The farmer folded his arms and tipped back on his chair perfectly poised in mid-air.
"Maybe I have this the wrong way round. Maybe I should put a gun to your head and march you outside and ask them for consent to pull the trigger?"
The farmer shrugged and smiled. "All along we have made reckonings. Initially we thought and prayed we were sheltered by distance. But then the war came knocking in the form of some Jews on the run. Our basic humanity was to feed and help them. But we did pause to weigh the risk to ourselves. The selfish calculation for one's own skin and the skin of loved ones. But the calculation quickly became what sort of world would it be for those loved ones to grow up in, where we not only fearfully shunned one's fellow man, but condemned them to death in doing so? So we took them in and just like before they arrived, we sat tight, counting off the calendar days we passed off unscathed. Until so many follow in a row, you believe you are safe from any predation at all. Hope turns into complacency. If you kill and rape us, it is only what you are doing to the rest of Europe. What makes us believe we would be immune to that? Go ahead, slaughter the entire herd.
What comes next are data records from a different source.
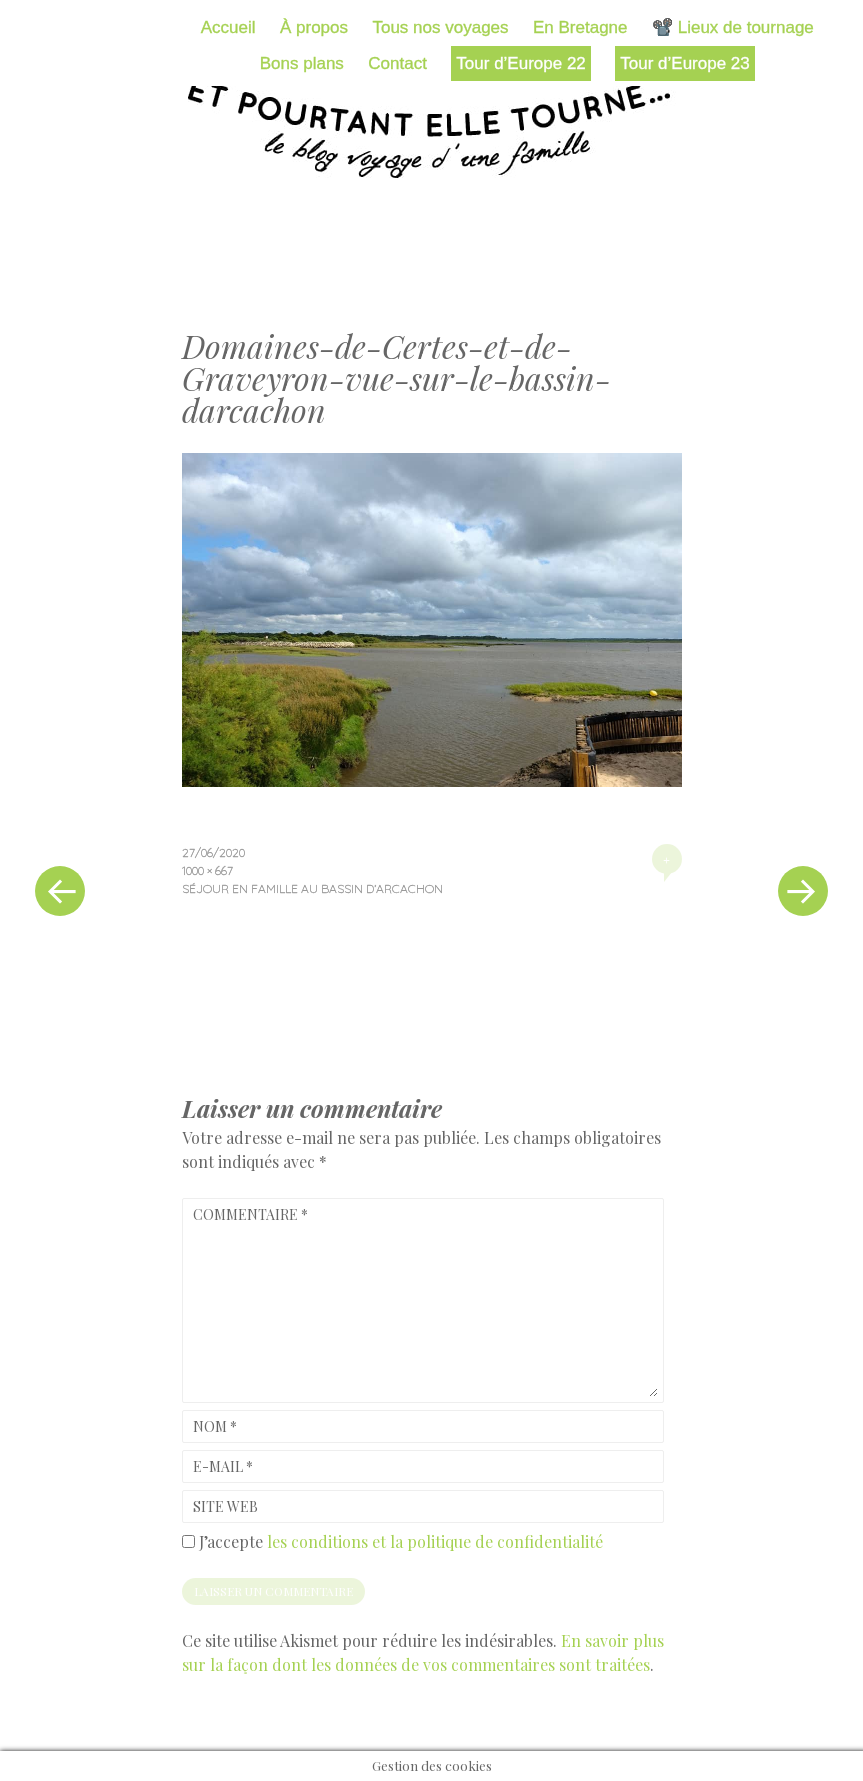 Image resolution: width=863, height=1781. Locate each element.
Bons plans (302, 63)
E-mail (223, 1466)
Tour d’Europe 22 (520, 63)
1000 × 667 (207, 870)
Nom (215, 1426)
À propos (314, 27)
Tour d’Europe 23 (684, 63)
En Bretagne (580, 27)
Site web (225, 1506)
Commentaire (250, 1214)
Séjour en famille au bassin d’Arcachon (312, 888)
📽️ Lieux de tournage (733, 27)
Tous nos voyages (440, 27)
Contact (397, 63)
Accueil (228, 27)
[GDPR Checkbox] (188, 1541)
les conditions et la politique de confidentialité (435, 1541)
Your breeding stock will be all the poorer. And somewhere out in the margins of your new empire, new warrior pagans will rise to throw off your shackles".
The soldier rose, replaced his cap on his head and clicked his fingers to those stood outside the door.
The prompt for this came from a surprising source even to me. The Quentin Tarantino movie "Inglourious Basterds". It is essentially a comic book film, a fantasy plot to kill top Nazis by a mixture of Hogan's Heroes meets the Dirty Dozen played for maximum laughs. Yet the film opens with a very long scene of a Nazi hunter visiting a French farmhouse and conversing with the farmer who seems to be a loyal anti-Semite, but gradually the german peels away his true feelings and the fact that he has hidden some refugee Jews under the floorboards. The scene is anything but cartoony and knockabout. To my mind it is in the wrong film, given what follows. The scene introduces us to the character of the Nazi hunter and to the sole survivor of the Jewish family who manages to escape while her family perish. But it was the character of the farmer I was intrigued by. He doesn't reappear in the film. It's not clear whether he is executed on the spot or not. I just wanted to write a version of it if it was the opening to a serious film on the subject and "Hunting For Truffles" was the result.